EUROCONTROL Think Paper #9 - Radio Frequency Interference to satellite navigation: An active threat for aviation?

Galileo satellite in orbit

Global Navigation Satellite Systems (GNSS) are essential to safe aviation operations, enabling today’s aircraft to rely on accurate and reliable position, speed or time at any point and without interruption.

However, GNSS is vulnerable to interruption by Radio Frequency Interference (RFI), which has massively risen in recent years – reducing the efficiency of the overall aviation system, placing a higher workload on pilots and air traffic controllers, and requiring complementary communications, navigation and surveillance (CNS) services to be maintained to more demanding requirements. It also poses a serious potential risk to safety if no further mitigating actions are taken.

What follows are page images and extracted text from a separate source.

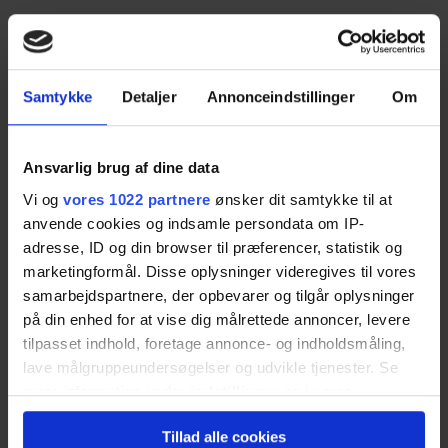
Du skal kun udfylde
skemaet
. Så bliver du
Spar tid
kontaktet af op til fire ejendomsmæglere, som kan
give dig en realistisk salgsvurdering og tilbud på
Spild ikke tiden med at indhente tilbud. Lad
boligsalg.
professionelle og lokalkendte ejendomsmæglere
Samtykke
Detaljer
Annonceindstillinger
Om
kontakte dig med gode tilbud.
Ejendomsmæglerne ved, at de konkurrerer med
Ansvarlig brug af dine data
andre mæglere om dig som kunde, så du får deres
bedste og mest konkurrencedygtige tilbud.
Vi og
vores 1022 partnere
ønsker dit samtykke til at
anvende cookies og indsamle persondata om IP-
Spar penge
adresse, ID og din browser til præferencer, statistik og
Med Ejendomsmægler.dk er det nemt at finde den
marketingformål. Disse oplysninger videregives til vores
rigtige mægler i Aabybro. Det er gratis, og du
samarbejdspartnere, der opbevarer og tilgår oplysninger
Ejendomsmæglerne ved, at de konkurrerer om dig
binder dig ikke til noget. Du bestemmer helt selv,
på din enhed for at vise dig målrettede annoncer, levere
som kunde. Du kan være sikker på, at de giver dig
om du takker ja til et tilbud eller ej.
tilpasset indhold, foretage annonce- og indholdsmåling,
deres bedste tilbud.
lave målgruppeundersøgelser og udvikle tjenester. Se
mere information under
indstillinger
og i vores
Få salgstilbud nu
persondatapolitik. Du kan altid trække dit samtykke
Tillad alle cookies
tilbage eller ændre indstillinger fra vores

EUROCONTROL’s latest Think Paper, the ninth in a series of thought-provoking papers aimed at industry leaders and policy-makers, uses exclusive EUROCONTROL analysis to outline the scale of the problem, investigate what lies behind the rise in RFI and where it is occurring, and suggest actions to mitigate the problem and safeguard the importance and reliability of GNSS for aviation while maintaining safety at the highest possible level.

Headline impacts of RFI on European aviation:

  • 2,000% increase in GNSS RFI incidents in 2018 as measured by voluntary incident reporting, with a sustained high rate since;
  • 38.5% of European en-route traffic operates through regions intermittently but regularly affected by RFI;
  • 5% of traffic in these regions could, given current RFI levels, need special assistance.

Download the full paper to learn more.

Think Papers are produced to stimulate debate and look at alternatives. They do not represent the official view of the Agency or its Member States.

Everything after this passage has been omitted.